• WHAT THIS TASK INVOLVES:
Gather all lines in the data that hold the string "SERIES".

• DATASET RECORDS:

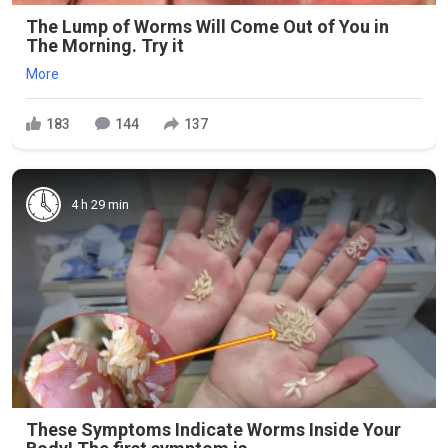
The Lump of Worms Will Come Out of You in
The Morning. Try it
More
183
144
137
4 h 29 min
These Symptoms Indicate Worms Inside Your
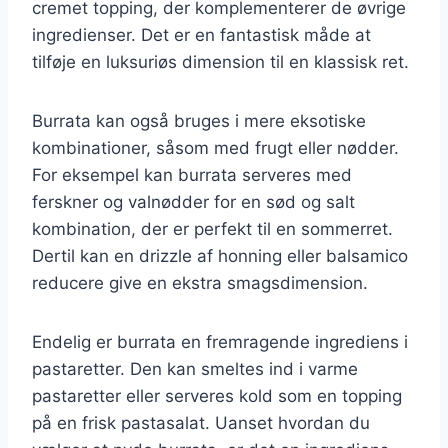
cremet topping, der komplementerer de øvrige
ingredienser. Det er en fantastisk måde at
tilføje en luksuriøs dimension til en klassisk ret.
Burrata kan også bruges i mere eksotiske
kombinationer, såsom med frugt eller nødder.
For eksempel kan burrata serveres med
ferskner og valnødder for en sød og salt
kombination, der er perfekt til en sommerret.
Dertil kan en drizzle af honning eller balsamico
reducere give en ekstra smagsdimension.
Endelig er burrata en fremragende ingrediens i
pastaretter. Den kan smeltes ind i varme
pastaretter eller serveres kold som en topping
på en frisk pastasalat. Uanset hvordan du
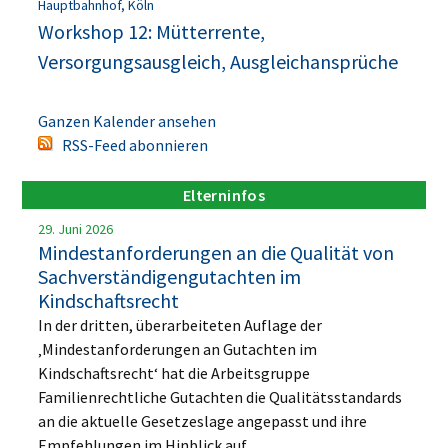
Hauptbahnhof, Köln
Workshop 12: Mütterrente,
Versorgungsausgleich, Ausgleichansprüche
Ganzen Kalender ansehen
RSS-Feed abonnieren
Elterninfos
29. Juni 2026
Mindestanforderungen an die Qualität von
Sachverständigengutachten im
Kindschaftsrecht
In der dritten, überarbeiteten Auflage der
‚Mindestanforderungen an Gutachten im
Kindschaftsrecht‘ hat die Arbeitsgruppe
Familienrechtliche Gutachten die Qualitätsstandards
an die aktuelle Gesetzeslage angepasst und ihre
Empfehlungen im Hinblick auf...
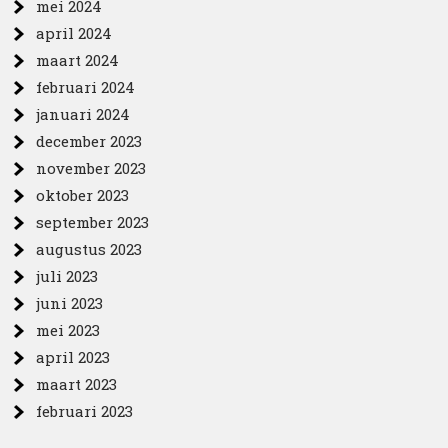
mei 2024
april 2024
maart 2024
februari 2024
januari 2024
december 2023
november 2023
oktober 2023
september 2023
augustus 2023
juli 2023
juni 2023
mei 2023
april 2023
maart 2023
februari 2023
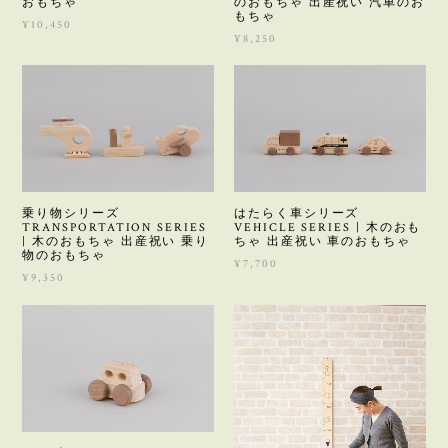
おもちゃ
のおもちゃ 出産祝い 汽車のお
もちゃ
¥10,450
¥8,250
乗り物シリーズ
はたらく車シリーズ
TRANSPORTATION SERIES
VEHICLE SERIES | 木のおも
| 木のおもちゃ 出産祝い 乗り
ちゃ 出産祝い 車のおもちゃ
物のおもちゃ
¥7,700
¥9,350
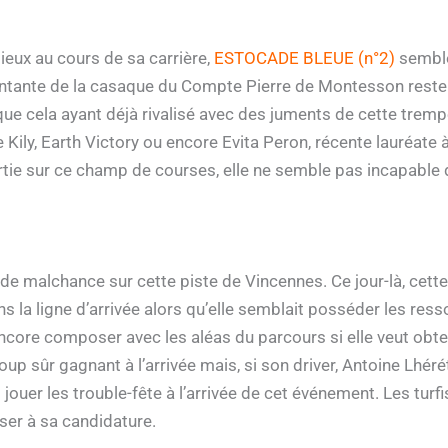
mieux au cours de sa carrière,
ESTOCADE BLEUE (n°2)
semble
entante de la casaque du Compte Pierre de Montesson reste 
e cela ayant déjà rivalisé avec des juments de cette trempe.
ile Kily, Earth Victory ou encore Evita Peron, récente lauréate
ortie sur ce champ de courses, elle ne semble pas incapable
 de malchance sur cette piste de Vincennes. Ce jour-là, cette
s la ligne d’arrivée alors qu’elle semblait posséder les ress
encore composer avec les aléas du parcours si elle veut obt
coup sûr gagnant à l’arrivée mais, si son driver, Antoine Lhér
t jouer les trouble-fête à l’arrivée de cet événement. Les turf
ser à sa candidature.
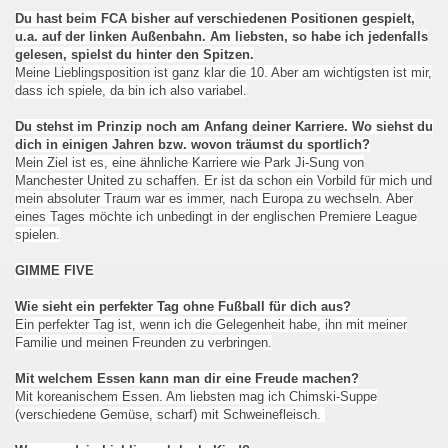
Du hast beim FCA bisher auf verschiedenen Positionen gespielt,
u.a. auf der linken Außenbahn. Am liebsten, so habe ich jedenfalls
gelesen, spielst du hinter den Spitzen.
Meine Lieblingsposition ist ganz klar die 10. Aber am wichtigsten ist mir,
dass ich spiele, da bin ich also variabel.
Du stehst im Prinzip noch am Anfang deiner Karriere. Wo siehst du
dich in einigen Jahren bzw. wovon träumst du sportlich?
Mein Ziel ist es, eine ähnliche Karriere wie Park Ji-Sung von
Manchester United zu schaffen. Er ist da schon ein Vorbild für mich und
mein absoluter Traum war es immer, nach Europa zu wechseln. Aber
eines Tages möchte ich unbedingt in der englischen Premiere League
spielen.
GIMME FIVE
Wie sieht ein perfekter Tag ohne Fußball für dich aus?
Ein perfekter Tag ist, wenn ich die Gelegenheit habe, ihn mit meiner
Familie und meinen Freunden zu verbringen.
Mit welchem Essen kann man dir eine Freude machen?
Mit koreanischem Essen. Am liebsten mag ich Chimski-Suppe
(verschiedene Gemüse, scharf) mit Schweinefleisch.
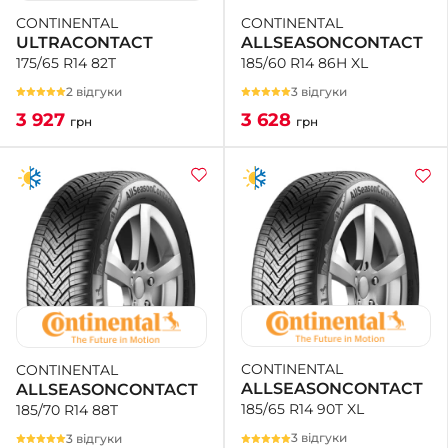
CONTINENTAL
CONTINENTAL
ALLSEASONCONTACT
ULTRACONTACT
185/60 R14 86H XL
175/65 R14 82T
3 відгуки
2 відгуки
3 628
3 927
грн
грн
CONTINENTAL
CONTINENTAL
ALLSEASONCONTACT
ALLSEASONCONTACT
185/65 R14 90T XL
185/70 R14 88T
3 відгуки
3 відгуки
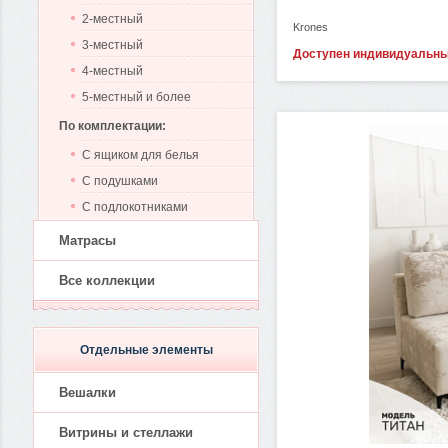
2-местный
Krones
3-местный
Доступен индивидуальн
4-местный
5-местный и более
По комплектации:
С ящиком для белья
С подушками
С подлокотниками
Матрасы
Все коллекции
Отдельные элементы
Вешалки
Витрины и стеллажи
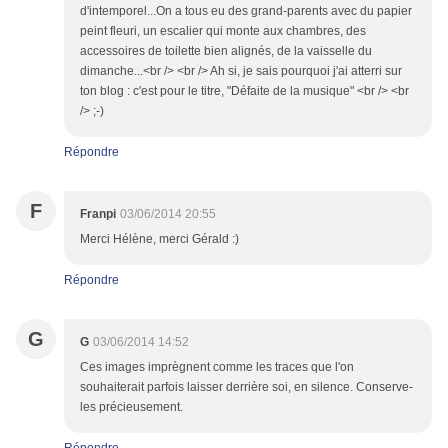
d'intemporel...On a tous eu des grand-parents avec du papier
peint fleuri, un escalier qui monte aux chambres, des
accessoires de toilette bien alignés, de la vaisselle du
dimanche...<br /> <br /> Ah si, je sais pourquoi j'ai atterri sur
ton blog : c'est pour le titre, "Défaite de la musique" <br /> <br
/> ;-)
Répondre
F
Franpi
03/06/2014 20:55
Merci Hélène, merci Gérald :)
Répondre
G
G
03/06/2014 14:52
Ces images imprègnent comme les traces que l'on
souhaiterait parfois laisser derrière soi, en silence. Conserve-
les précieusement.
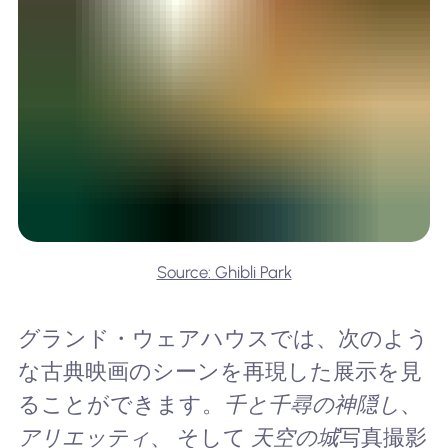
Source: Ghibli Park
グランド・ウェアハウスでは、次のよう
な古典映画のシーンを再現した展示を見
ることができます。
千と千尋の神隠し
、
アリエッティ
、 そして
天空の城
写真撮影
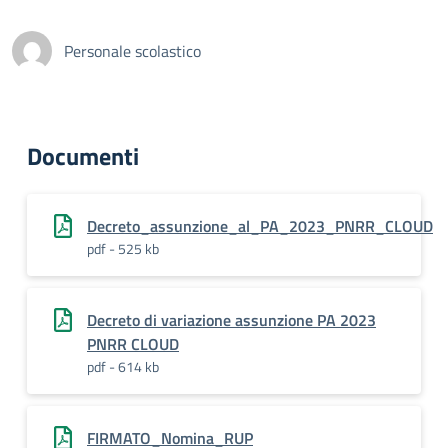
Personale scolastico
Documenti
Decreto_assunzione_al_PA_2023_PNRR_CLOUD
pdf - 525 kb
Decreto di variazione assunzione PA 2023
PNRR CLOUD
pdf - 614 kb
FIRMATO_Nomina_RUP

• SOLUTION BELOW:
TRANSPORTATION SERIES
VEHICLE SERIES | 木のおも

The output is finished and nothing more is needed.